Quelle journée je passai ! Il y eut un moment ou le vent fraîchit assez pour me faire trembler pour ma plate-forme, que l’eau couvrit plus d’une fois, quoique la vergue de hune lui fît une sorte d’abri.

Vers le déclin du jour le vent tomba, et au coucher du soleil tout était rentré dans le calme ordinaire. Je pouvais être à huit ou neuf milles de l’endroit où l’Aurore avait péri, sans tenir compte de l’influence des courants, qui pouvaient m’avoir entraîné beaucoup plus loin, ou m’avoir ramené, à mon insu, au point de départ. Je profitai de la dernière lueur de jour pour examiner avec anxiété l’horizon ; mais rien n’était visible.

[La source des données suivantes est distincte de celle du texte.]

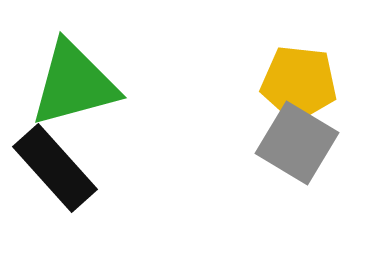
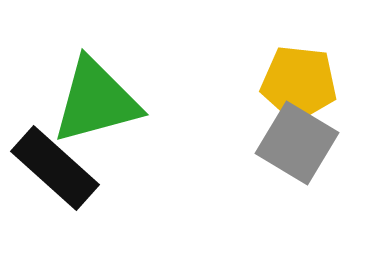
green triangle: moved 22 px right, 17 px down
black rectangle: rotated 6 degrees counterclockwise
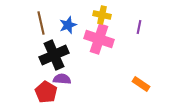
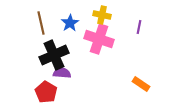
blue star: moved 2 px right, 2 px up; rotated 12 degrees counterclockwise
purple semicircle: moved 6 px up
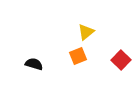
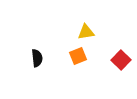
yellow triangle: rotated 30 degrees clockwise
black semicircle: moved 3 px right, 6 px up; rotated 66 degrees clockwise
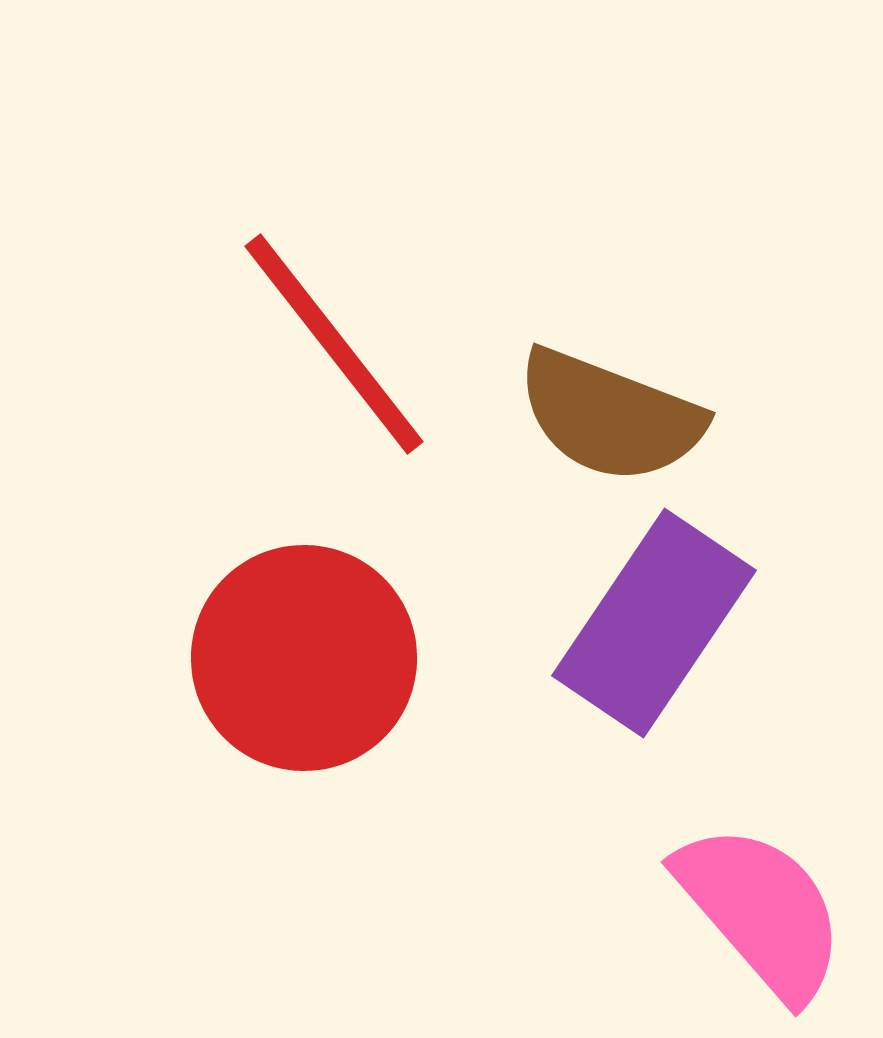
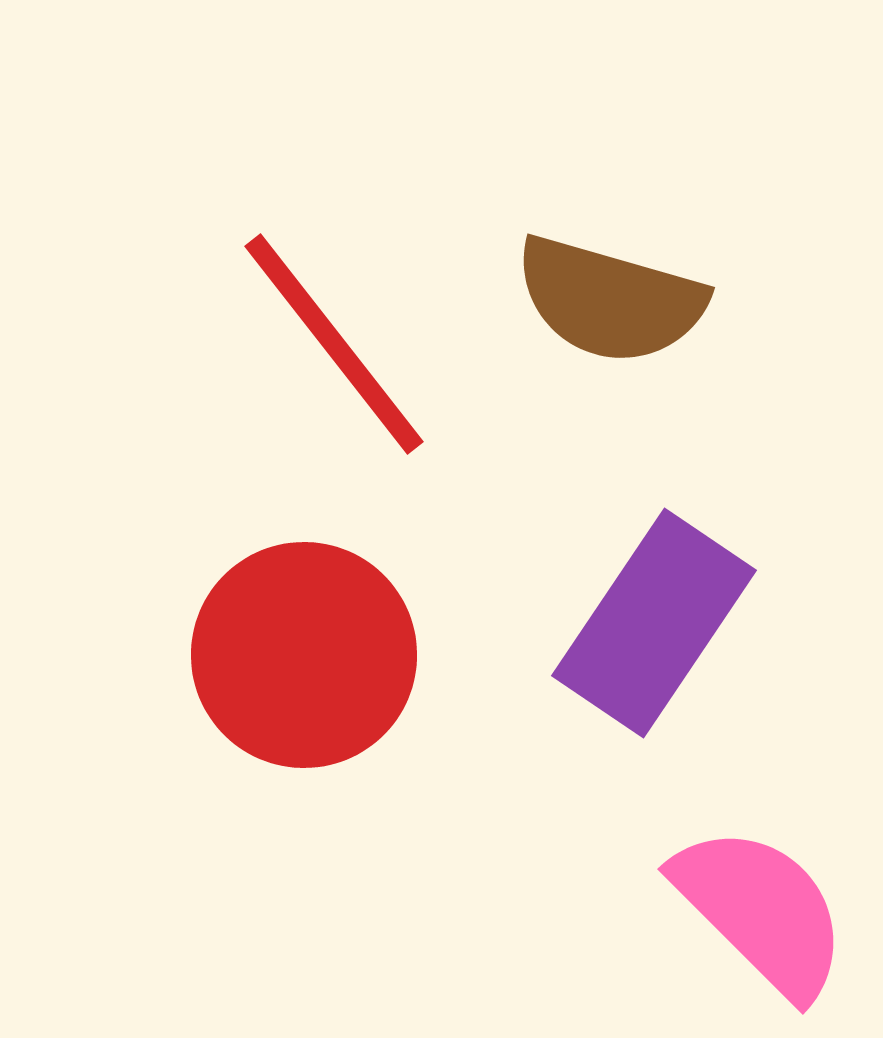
brown semicircle: moved 116 px up; rotated 5 degrees counterclockwise
red circle: moved 3 px up
pink semicircle: rotated 4 degrees counterclockwise
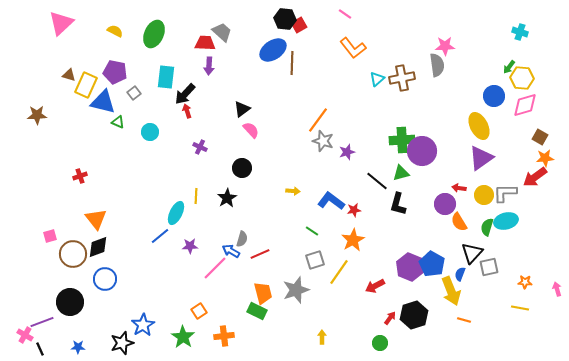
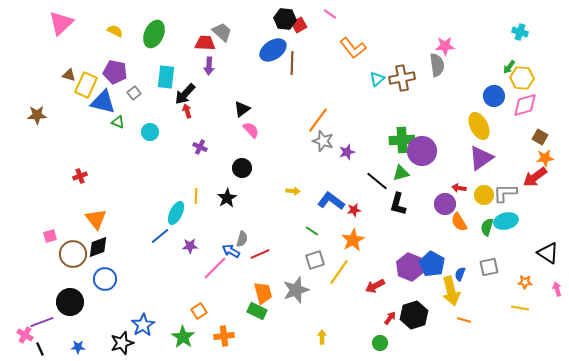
pink line at (345, 14): moved 15 px left
black triangle at (472, 253): moved 76 px right; rotated 40 degrees counterclockwise
yellow arrow at (451, 291): rotated 8 degrees clockwise
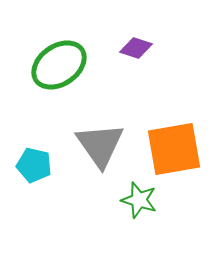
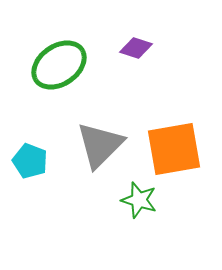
gray triangle: rotated 20 degrees clockwise
cyan pentagon: moved 4 px left, 4 px up; rotated 8 degrees clockwise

La nuit fut aussi paisible que les précédentes ; mais il n’en fut pas de même de mon sommeil, qui fut continuellement agité. Mes pensées se reportaient sur ma sœur, sur Lucie, sur M. Hardinge, et sur Clawbonny, que je voyais déjà en la possession de Jacques Wallingford. Mon cousin était triomphant du succès de ses artifices. L’instant d’après, il me semblait que Lucie avait acheté cette propriété, et qu’elle y demeurait avec André Drewett, dans une belle maison qu’elle venait de faire construire dans le goût moderne.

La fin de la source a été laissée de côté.